Epoch 1️⃣6️⃣: This week in ML (+ Bioinformatics 🧬 and Astronomy 🌌)

MLP-Mixer, Do you even need Attention ?, Scrambler Networks and much more ....

May 07, 2021

Abstract: Convolutional Neural Networks (CNNs) are the go-to model for computer vision. Recently, attention-based networks, such as the Vision Transformer, have also become popular. In this paper the authors show that while convolutions and attention are both sufficient for good performance, neither of them are necessary. They present MLP-Mixer, an architecture based exclusively on multi-layer perceptrons (MLPs). MLP-Mixer contains two types of layers: one with MLPs applied independently to image patches (i.e. "mixing" the per-location features), and one with MLPs applied across patches (i.e. "mixing" spatial information). Yannic Kilcher’s Video.

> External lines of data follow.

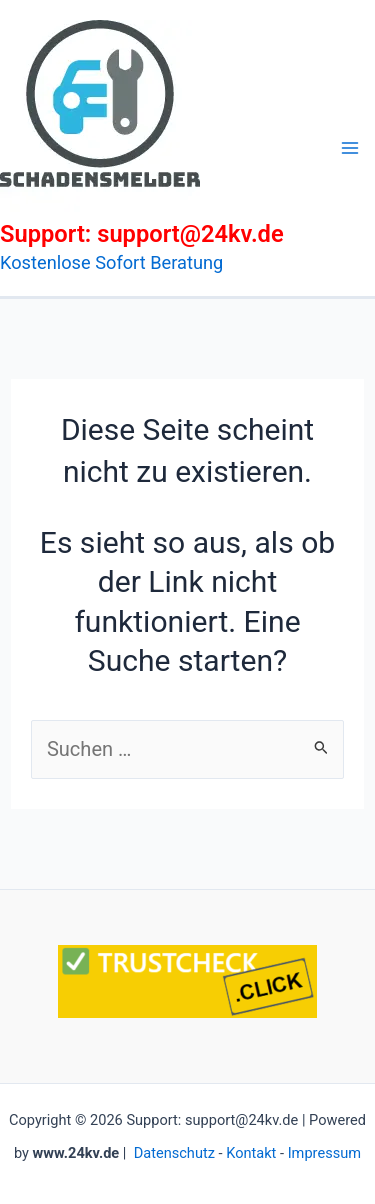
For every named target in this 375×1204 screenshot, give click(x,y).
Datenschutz (174, 1153)
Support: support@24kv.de (142, 234)
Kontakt (251, 1153)
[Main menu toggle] (350, 148)
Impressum (324, 1153)
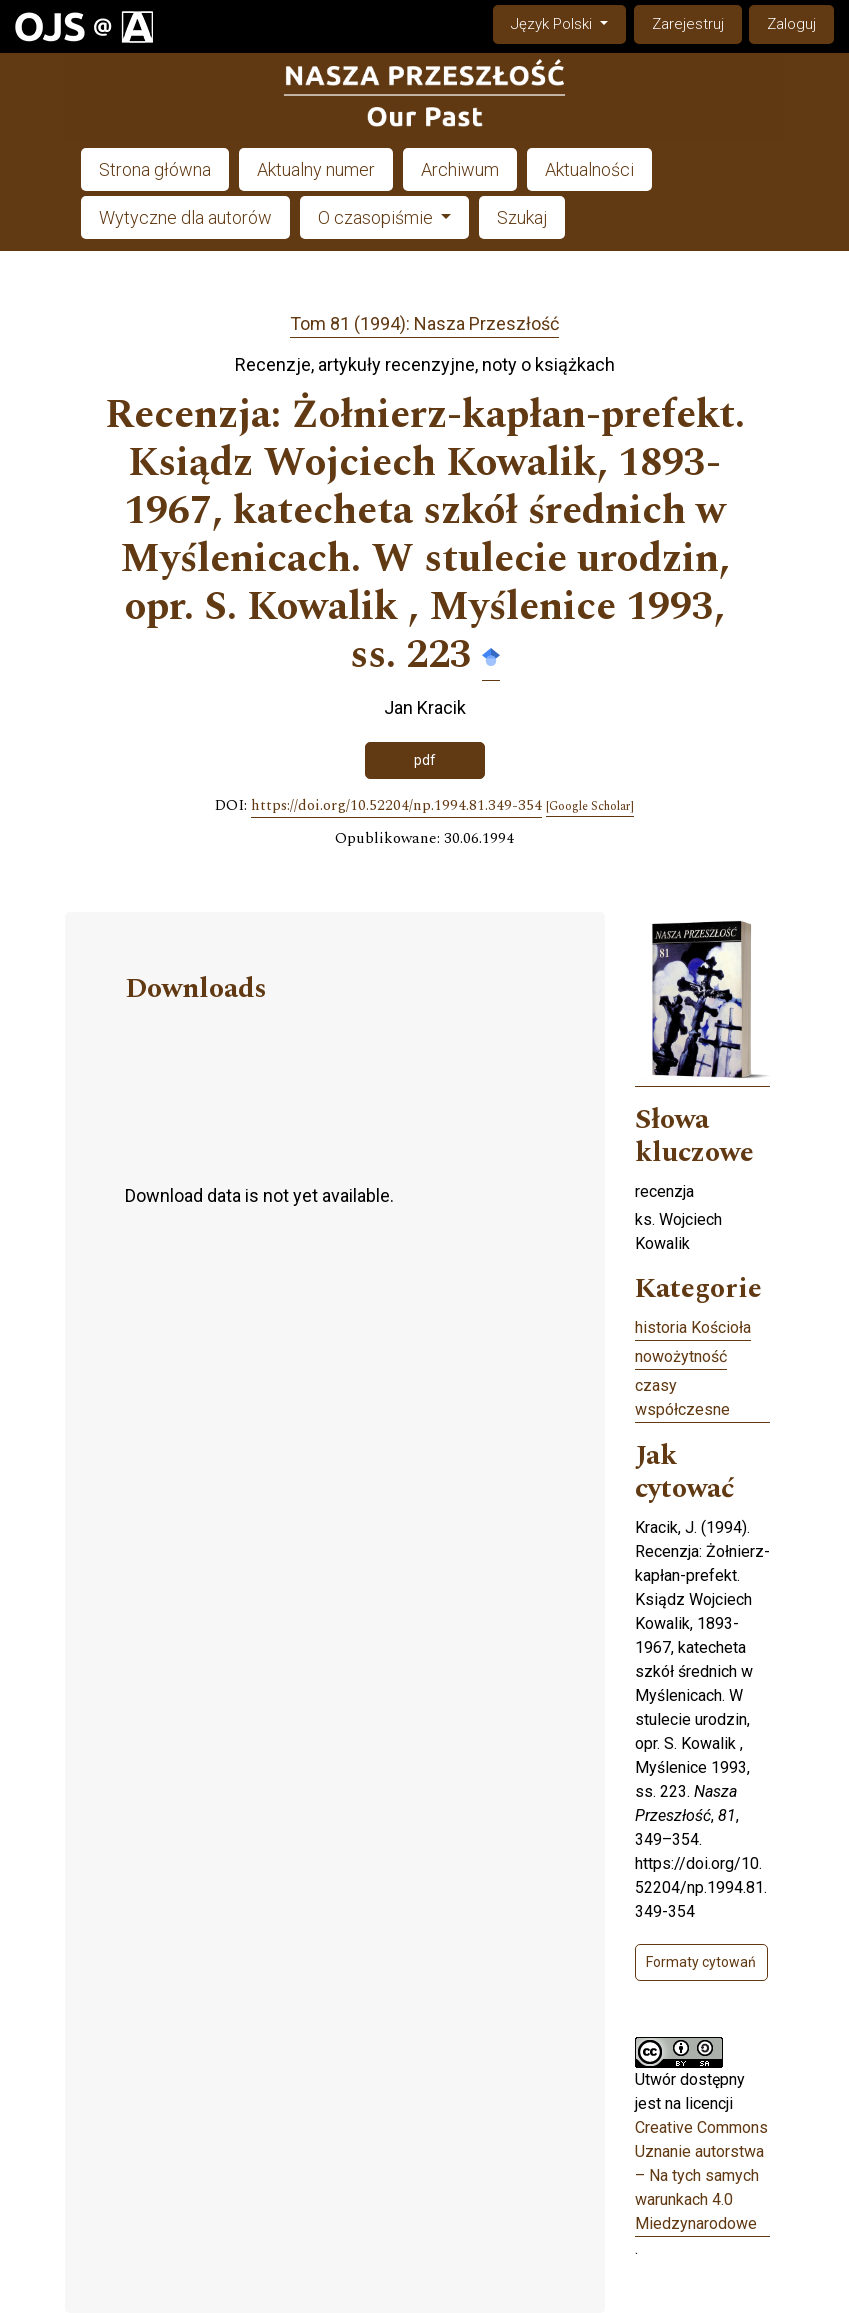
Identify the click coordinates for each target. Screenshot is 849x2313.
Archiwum (460, 169)
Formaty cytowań (701, 1962)
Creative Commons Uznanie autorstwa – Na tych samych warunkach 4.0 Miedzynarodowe (701, 2175)
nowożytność (681, 1356)
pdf (425, 760)
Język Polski (568, 22)
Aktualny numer (316, 169)
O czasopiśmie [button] (377, 217)
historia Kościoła (693, 1327)
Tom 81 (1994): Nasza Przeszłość (424, 323)
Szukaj (522, 217)
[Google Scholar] (590, 807)
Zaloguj (791, 24)
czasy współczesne (682, 1397)
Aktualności (589, 169)
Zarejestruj (688, 24)
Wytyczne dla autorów (185, 217)
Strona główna (155, 169)
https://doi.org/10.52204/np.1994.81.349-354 (396, 806)
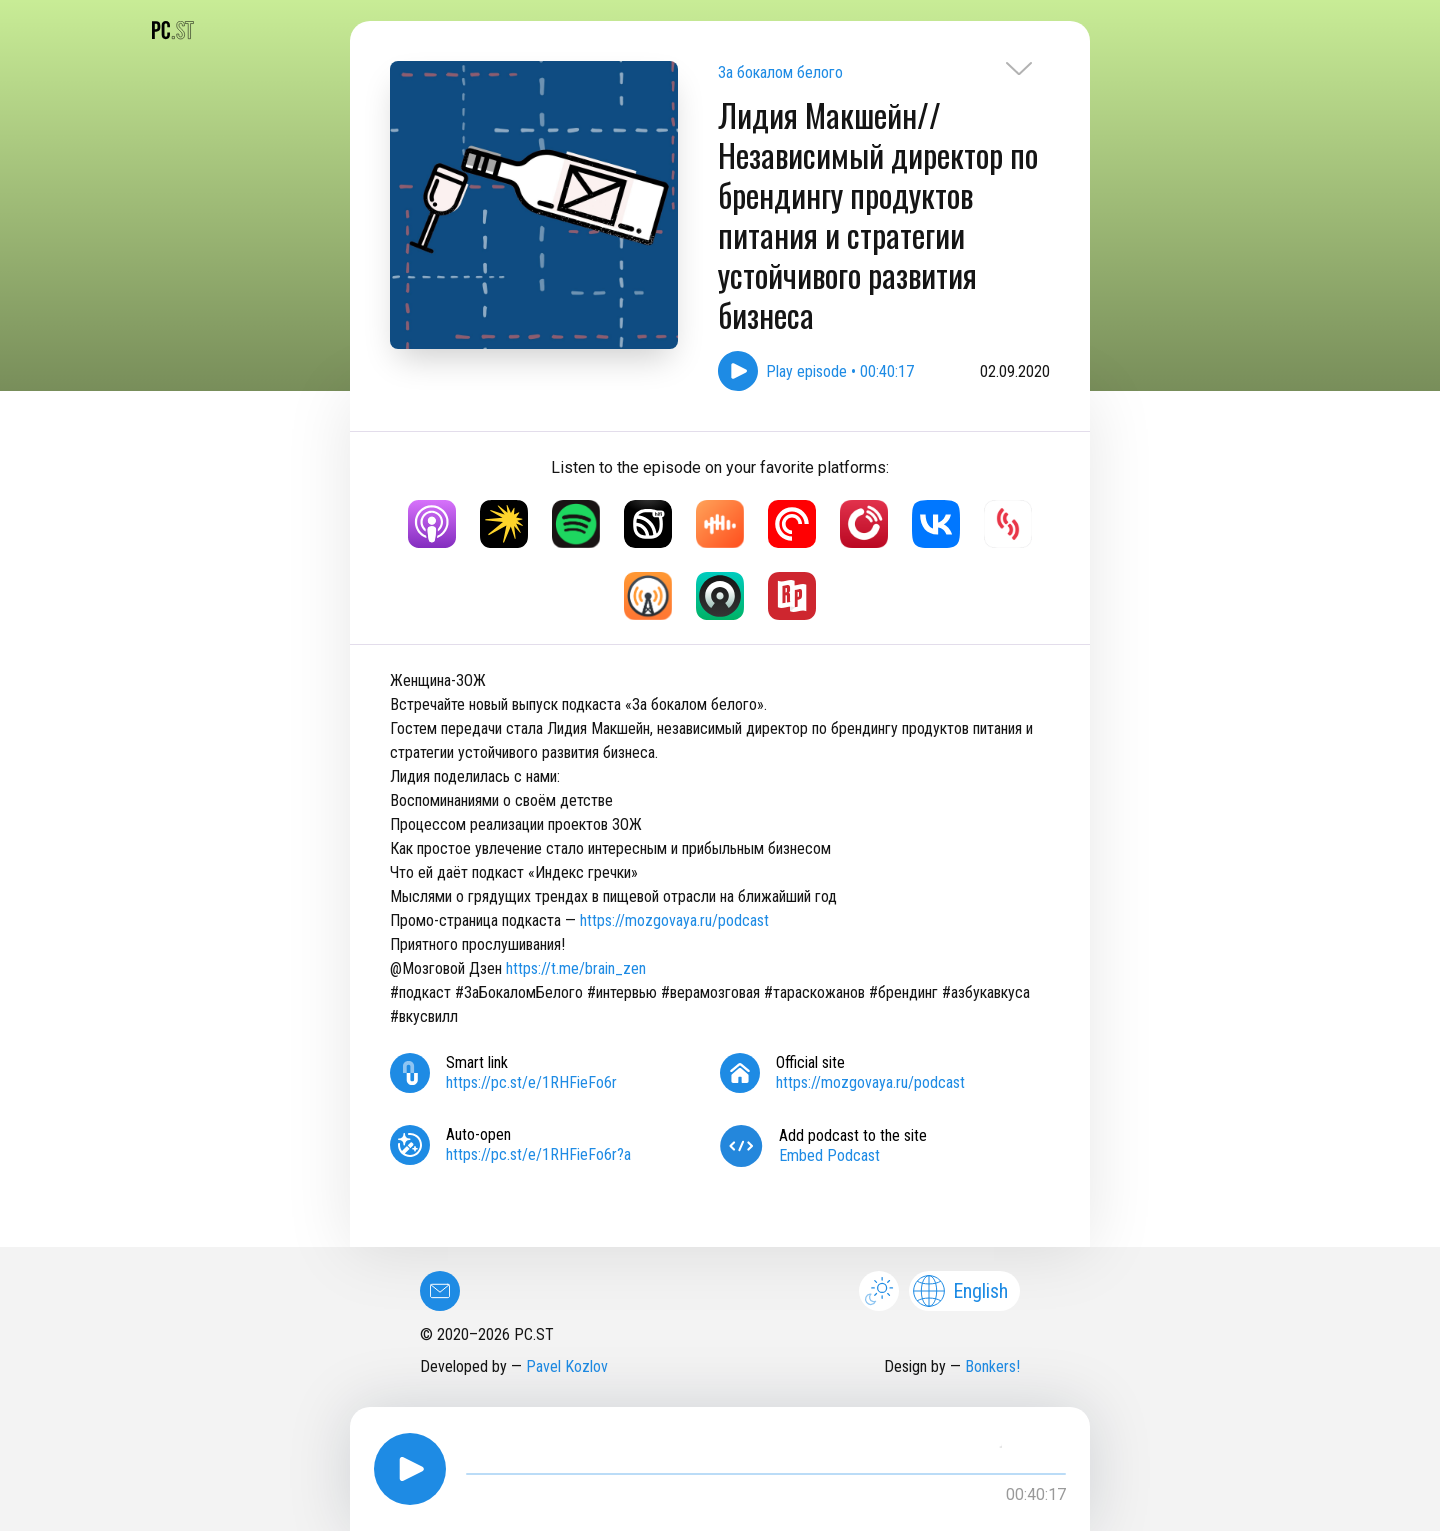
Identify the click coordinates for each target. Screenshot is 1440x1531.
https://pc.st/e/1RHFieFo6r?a (538, 1154)
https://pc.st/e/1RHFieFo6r (531, 1082)
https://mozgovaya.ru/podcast (674, 920)
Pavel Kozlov (567, 1366)
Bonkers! (992, 1366)
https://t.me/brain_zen (576, 968)
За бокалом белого (780, 72)
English (960, 1291)
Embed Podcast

Do You Even Need Attention?

Abstract: The strong performance of vision transformers on image classification and other vision tasks is often attributed to the design of their multi-head attention layers. However, the extent to which attention is responsible for this strong performance remains unclear. In this short report, the author asks: is the attention layer even necessary? Specifically, what if we replace the attention layer in a vision transformer with a feed-forward layer applied over the patch dimension. The resulting architecture is simply a series of feed-forward layers applied over the patch and feature dimensions in an alternating fashion.

ML + Bioinformatics 🧬

Artificial Intelligence System Reduces False-Positive Findings in the Interpretation of Breast Ultrasound Exams
Ultrasound is an important imaging modality for the detection and characterization of breast cancer. Though consistently shown to detect mammographically occult cancers, especially in women with dense breasts, breast ultrasound has been noted to have high false-positive rates. In this work, the authors present an artificial intelligence (AI) system that achieves radiologist-level accuracy in identifying breast cancer in ultrasound images. On a test set consisting of 44,755 exams, the AI system achieved an area under the receiver operating characteristic curve (AUROC) of 0.976. In a reader study, the AI system achieved a higher AUROC than the average of ten board-certified breast radiologists (AUROC: 0.962 AI, 0.924±0.02 radiologists). With the help of the AI, radiologists decreased their false positive rates by 37.4% and reduced the number of requested biopsies by 27.8%, while maintaining the same level of sensitivity.
Interpreting Neural Networks for Biological Sequences by Learning Stochastic Masks

Sequence-based neural networks can learn to make accurate predictions from large biological datasets, but model interpretation remains challenging. Many existing feature attribution methods are optimized for continuous rather than discrete input patterns and assess individual feature importance in isolation, making them ill-suited for interpreting non-linear interactions in molecular sequences. Building on work in computer vision and natural language processing, the authors developed an approach based on deep generative modeling - Scrambler networks - wherein the most salient sequence positions are identified with learned input masks. Scramblers learn to generate Position-Specific Scoring Matrices (PSSMs) where unimportant nucleotides or residues are ‘scrambled’ by raising their entropy. They apply Scramblers to interpret the effects of genetic variants, uncover non-linear interactions between cis-regulatory elements, explain binding specificity for protein-protein interactions, and identify structural determinants of de novo designed proteins. They show that interpretation based on a generative model allows for efficient attribution across large datasets and results in high-quality explanations, often outperforming state-of-the-art methods.

Astroinformatics 🌌

Development of Convolutional Neural Networks for an Electron-Tracking Compton Camera
Electron-tracking Compton camera, which is a complete Compton camera with tracking Compton scattering electron by a gas micro time projection chamber, is expected to open up MeV gamma-ray astronomy. The technical challenge for achieving several degrees of the point spread function is the precise determination of the electron-recoil direction and the scattering position from track images. The authors attempted to reconstruct these parameters using convolutional neural networks. Two network models were designed to predict the recoil direction and the scattering position. These models marked 41 degrees of the angular resolution and 2.1 mm of the position resolution for 75 keV electron simulation data in Argon-based gas at 2 atm pressure.
Anomaly detection in Hyper Suprime-Cam galaxy images with generative adversarial networks
The problem of anomaly detection in astronomical surveys is becoming increasingly important as data sets grow in size. The authors present the results of an unsupervised anomaly detection method using a Wasserstein generative adversarial network (WGAN) on nearly one million optical galaxy images in the Hyper Suprime-Cam (HSC) survey. The WGAN learns to generate realistic HSC-like galaxies that follow the distribution of the data set; anomalous images are defined based on a poor reconstruction by the generator and outlying features learned by the discriminator. They find that the discriminator is more attuned to potentially interesting anomalies compared to the generator, so we use the discriminator-selected images to construct a high-anomaly sample of ∼13,000 objects. Code available here.